*REQUIRED ACTION*. Give a count of the lines below that have the string "Вторник" in them, with no other words.

Extracted page text data:
###
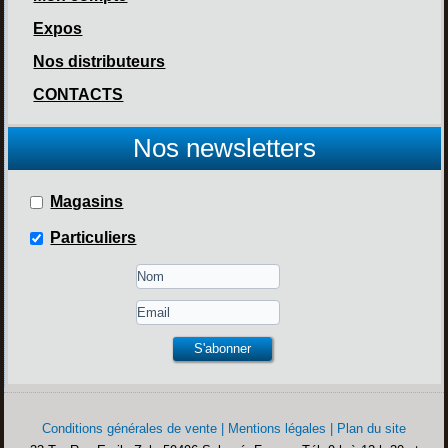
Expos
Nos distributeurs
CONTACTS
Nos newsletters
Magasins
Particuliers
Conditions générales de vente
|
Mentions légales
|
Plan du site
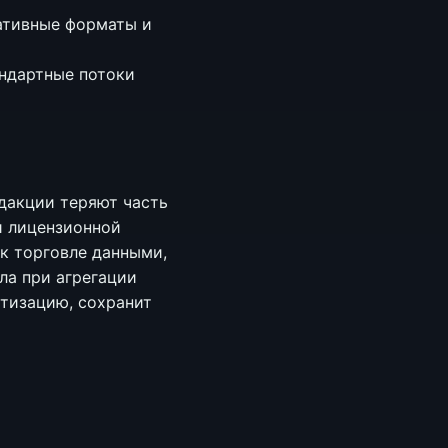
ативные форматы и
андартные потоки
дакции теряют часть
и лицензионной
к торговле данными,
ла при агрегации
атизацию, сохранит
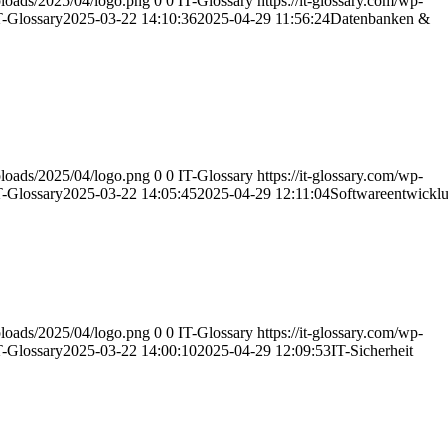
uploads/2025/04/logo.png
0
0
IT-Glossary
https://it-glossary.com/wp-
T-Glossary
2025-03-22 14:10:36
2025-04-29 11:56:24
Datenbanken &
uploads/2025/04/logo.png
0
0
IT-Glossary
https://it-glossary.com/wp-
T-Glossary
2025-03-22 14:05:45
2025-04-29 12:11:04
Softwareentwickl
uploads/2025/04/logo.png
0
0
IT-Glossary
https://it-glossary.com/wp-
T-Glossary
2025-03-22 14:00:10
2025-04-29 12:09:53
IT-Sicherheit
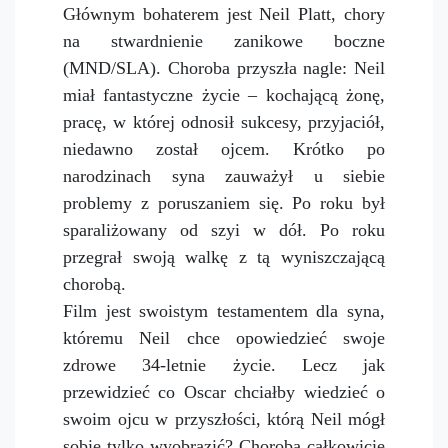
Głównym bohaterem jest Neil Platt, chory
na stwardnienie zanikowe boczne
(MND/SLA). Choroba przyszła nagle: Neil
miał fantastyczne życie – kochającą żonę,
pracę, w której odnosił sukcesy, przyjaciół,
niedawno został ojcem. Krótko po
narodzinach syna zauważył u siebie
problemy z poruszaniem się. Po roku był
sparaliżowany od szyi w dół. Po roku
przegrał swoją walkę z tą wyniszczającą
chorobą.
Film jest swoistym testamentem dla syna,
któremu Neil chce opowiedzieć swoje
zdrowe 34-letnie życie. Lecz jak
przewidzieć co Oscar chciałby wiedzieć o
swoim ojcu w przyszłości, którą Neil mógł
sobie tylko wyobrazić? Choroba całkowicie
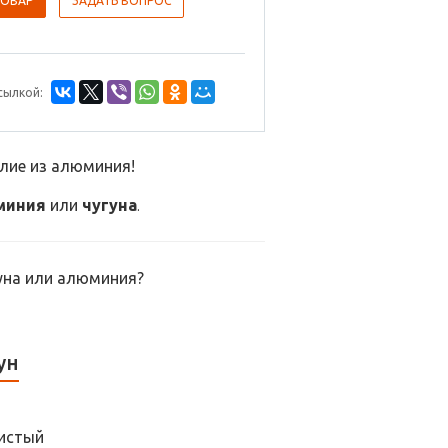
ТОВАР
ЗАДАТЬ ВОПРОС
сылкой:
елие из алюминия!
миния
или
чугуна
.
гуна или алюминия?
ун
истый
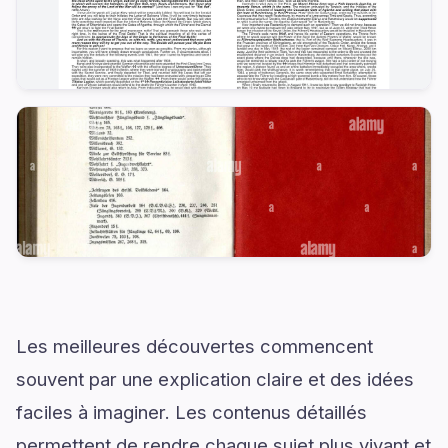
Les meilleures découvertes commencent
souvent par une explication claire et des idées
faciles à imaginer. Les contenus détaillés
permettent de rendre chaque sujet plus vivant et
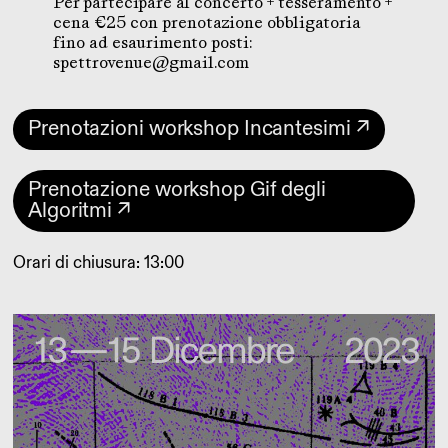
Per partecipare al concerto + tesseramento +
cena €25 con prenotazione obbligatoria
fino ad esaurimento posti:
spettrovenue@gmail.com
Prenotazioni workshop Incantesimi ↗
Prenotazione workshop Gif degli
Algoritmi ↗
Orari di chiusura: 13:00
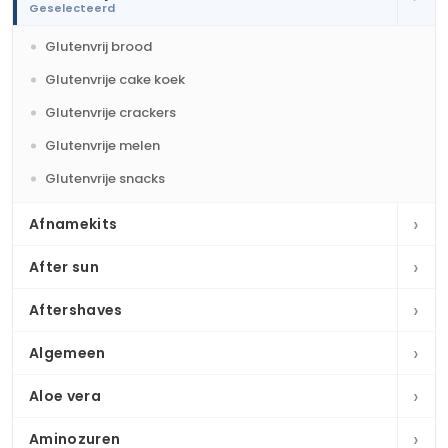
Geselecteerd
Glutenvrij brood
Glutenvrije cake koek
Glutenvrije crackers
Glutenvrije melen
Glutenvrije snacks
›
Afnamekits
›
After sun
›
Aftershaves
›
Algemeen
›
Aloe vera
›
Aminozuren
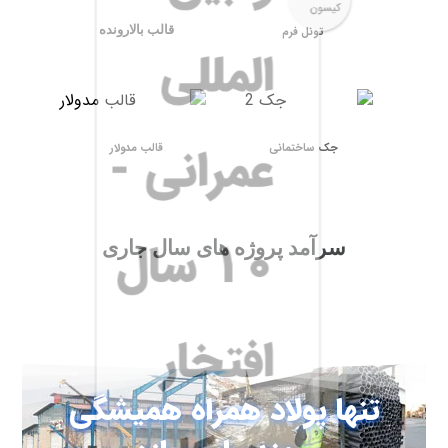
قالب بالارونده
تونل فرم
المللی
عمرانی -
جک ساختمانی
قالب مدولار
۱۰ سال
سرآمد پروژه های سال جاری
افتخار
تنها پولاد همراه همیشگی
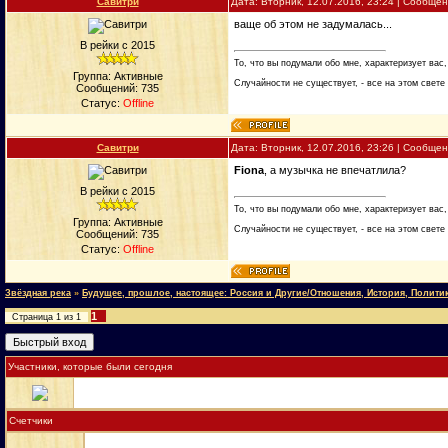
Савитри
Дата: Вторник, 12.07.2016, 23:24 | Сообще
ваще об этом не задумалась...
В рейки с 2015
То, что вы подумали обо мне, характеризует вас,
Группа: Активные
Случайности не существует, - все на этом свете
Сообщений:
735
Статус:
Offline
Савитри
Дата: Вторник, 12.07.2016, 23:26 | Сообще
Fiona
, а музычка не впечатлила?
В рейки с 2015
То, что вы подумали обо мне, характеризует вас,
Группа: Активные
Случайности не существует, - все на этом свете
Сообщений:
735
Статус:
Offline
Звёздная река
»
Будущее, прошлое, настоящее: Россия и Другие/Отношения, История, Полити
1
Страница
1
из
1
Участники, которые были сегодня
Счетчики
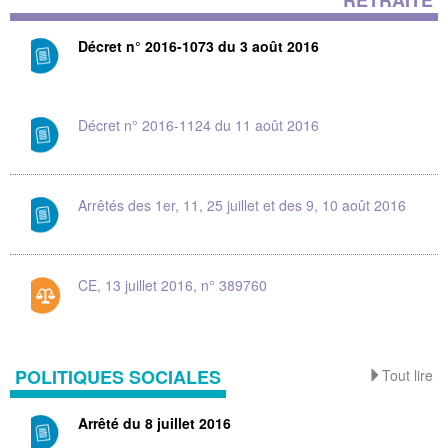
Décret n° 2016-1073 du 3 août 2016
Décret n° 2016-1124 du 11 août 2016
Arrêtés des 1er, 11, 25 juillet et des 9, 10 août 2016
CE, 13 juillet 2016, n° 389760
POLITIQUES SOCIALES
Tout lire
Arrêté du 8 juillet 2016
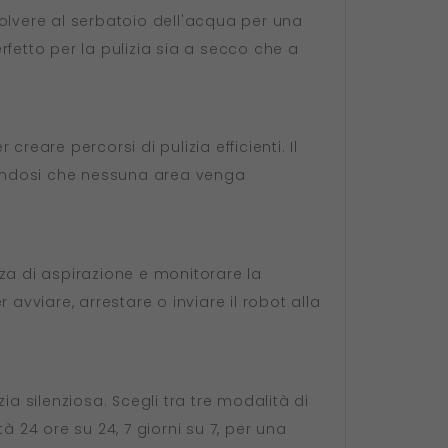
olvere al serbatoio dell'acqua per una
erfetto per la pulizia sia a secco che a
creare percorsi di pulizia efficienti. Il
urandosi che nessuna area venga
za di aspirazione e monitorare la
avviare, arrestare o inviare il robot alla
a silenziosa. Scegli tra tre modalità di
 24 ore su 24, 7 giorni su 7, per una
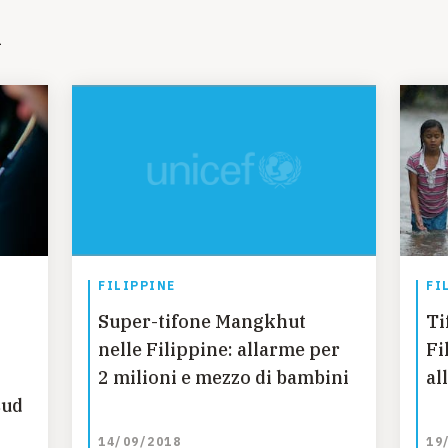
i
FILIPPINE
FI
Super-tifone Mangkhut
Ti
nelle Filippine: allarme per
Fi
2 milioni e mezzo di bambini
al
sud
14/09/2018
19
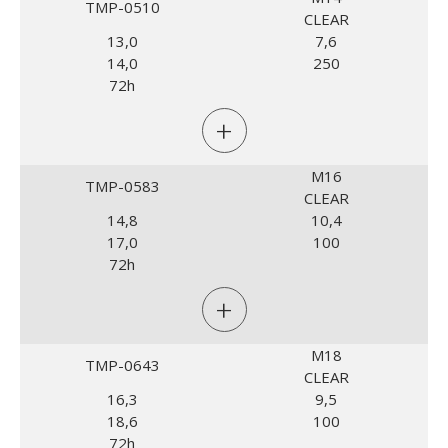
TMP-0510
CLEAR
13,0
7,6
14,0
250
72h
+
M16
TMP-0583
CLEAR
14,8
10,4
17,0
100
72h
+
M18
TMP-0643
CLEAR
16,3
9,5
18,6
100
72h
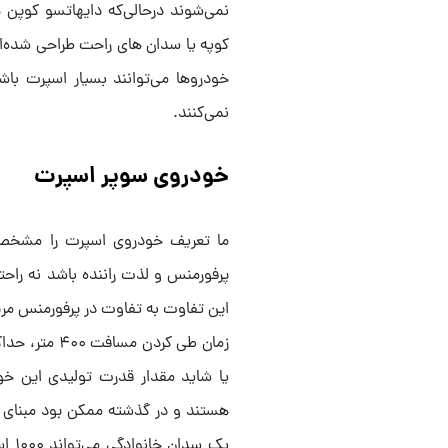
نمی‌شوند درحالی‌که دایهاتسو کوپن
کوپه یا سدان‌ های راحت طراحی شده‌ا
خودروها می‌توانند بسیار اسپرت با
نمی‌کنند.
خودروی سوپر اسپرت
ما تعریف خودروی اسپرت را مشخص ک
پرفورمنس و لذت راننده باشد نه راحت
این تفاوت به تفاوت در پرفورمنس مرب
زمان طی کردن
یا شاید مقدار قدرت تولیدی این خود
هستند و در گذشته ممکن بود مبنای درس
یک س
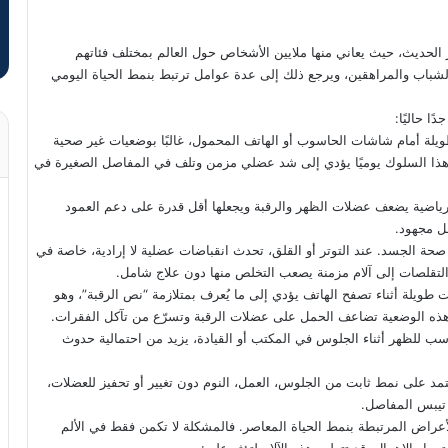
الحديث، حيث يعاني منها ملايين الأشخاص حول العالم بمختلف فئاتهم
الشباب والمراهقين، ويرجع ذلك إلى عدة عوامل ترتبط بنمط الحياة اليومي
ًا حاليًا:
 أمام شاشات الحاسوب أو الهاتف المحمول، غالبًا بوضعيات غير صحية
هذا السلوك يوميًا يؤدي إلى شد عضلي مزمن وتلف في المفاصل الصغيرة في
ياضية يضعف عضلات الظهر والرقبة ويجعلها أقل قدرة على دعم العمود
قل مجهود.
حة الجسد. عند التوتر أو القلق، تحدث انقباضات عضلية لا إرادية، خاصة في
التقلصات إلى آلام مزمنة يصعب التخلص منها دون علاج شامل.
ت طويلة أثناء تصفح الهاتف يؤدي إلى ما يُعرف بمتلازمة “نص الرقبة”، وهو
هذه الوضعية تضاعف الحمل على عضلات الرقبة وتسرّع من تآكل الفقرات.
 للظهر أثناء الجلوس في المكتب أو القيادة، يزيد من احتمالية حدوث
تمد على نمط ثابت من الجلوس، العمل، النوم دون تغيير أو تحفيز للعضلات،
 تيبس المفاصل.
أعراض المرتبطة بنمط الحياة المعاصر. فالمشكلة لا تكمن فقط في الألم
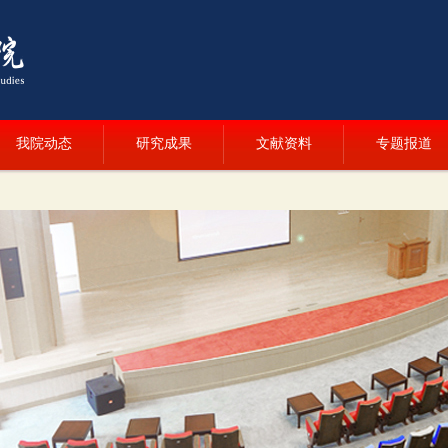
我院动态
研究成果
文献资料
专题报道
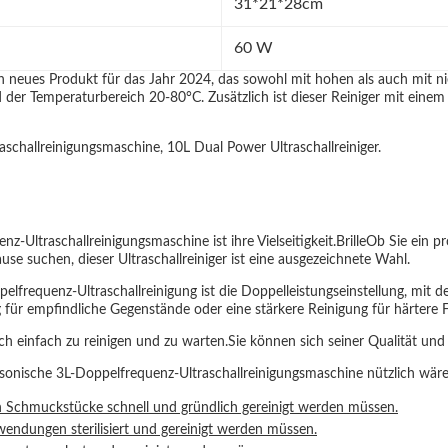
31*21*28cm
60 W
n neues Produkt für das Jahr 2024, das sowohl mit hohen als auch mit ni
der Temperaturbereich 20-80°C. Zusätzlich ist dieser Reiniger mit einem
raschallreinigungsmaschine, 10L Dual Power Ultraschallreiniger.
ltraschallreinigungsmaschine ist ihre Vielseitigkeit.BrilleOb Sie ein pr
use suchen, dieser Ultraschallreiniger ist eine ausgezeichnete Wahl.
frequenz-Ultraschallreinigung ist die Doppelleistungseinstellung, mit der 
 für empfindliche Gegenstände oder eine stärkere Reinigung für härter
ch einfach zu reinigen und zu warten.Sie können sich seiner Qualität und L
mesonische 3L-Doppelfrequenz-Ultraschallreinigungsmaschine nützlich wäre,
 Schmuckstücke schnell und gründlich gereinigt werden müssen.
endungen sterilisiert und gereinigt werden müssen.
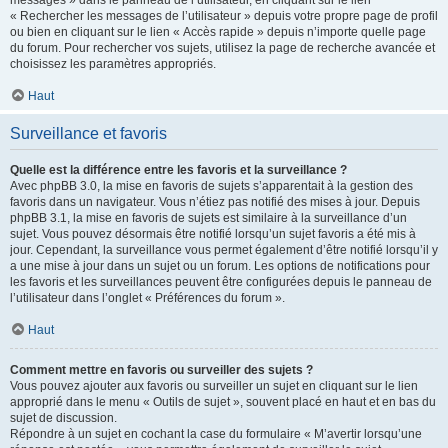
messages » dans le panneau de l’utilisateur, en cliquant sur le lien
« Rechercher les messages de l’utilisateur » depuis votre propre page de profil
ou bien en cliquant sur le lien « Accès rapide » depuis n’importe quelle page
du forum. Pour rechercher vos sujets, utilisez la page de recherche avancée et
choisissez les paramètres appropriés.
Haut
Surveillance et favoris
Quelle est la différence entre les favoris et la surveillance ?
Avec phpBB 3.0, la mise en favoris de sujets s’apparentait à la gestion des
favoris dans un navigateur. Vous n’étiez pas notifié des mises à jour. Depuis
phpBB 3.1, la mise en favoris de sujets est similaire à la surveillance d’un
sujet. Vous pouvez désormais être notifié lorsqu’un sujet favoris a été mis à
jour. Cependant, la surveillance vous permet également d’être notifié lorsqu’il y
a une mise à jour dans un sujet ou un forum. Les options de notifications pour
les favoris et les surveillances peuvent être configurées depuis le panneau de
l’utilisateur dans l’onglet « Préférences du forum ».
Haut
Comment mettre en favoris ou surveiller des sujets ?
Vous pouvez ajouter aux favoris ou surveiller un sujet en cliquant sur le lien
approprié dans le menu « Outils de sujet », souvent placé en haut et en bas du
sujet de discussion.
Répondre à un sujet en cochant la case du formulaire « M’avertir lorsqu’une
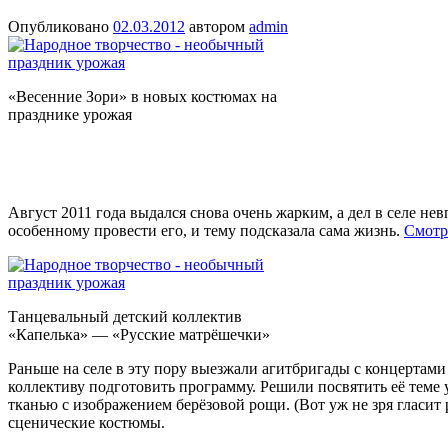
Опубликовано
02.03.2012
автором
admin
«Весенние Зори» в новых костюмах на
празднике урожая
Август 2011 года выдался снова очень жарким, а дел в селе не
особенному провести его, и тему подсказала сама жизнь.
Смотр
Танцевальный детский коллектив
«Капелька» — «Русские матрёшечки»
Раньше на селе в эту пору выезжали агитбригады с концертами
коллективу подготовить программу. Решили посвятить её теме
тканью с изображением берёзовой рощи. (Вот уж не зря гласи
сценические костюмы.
###
*TASK ANSWER*. 2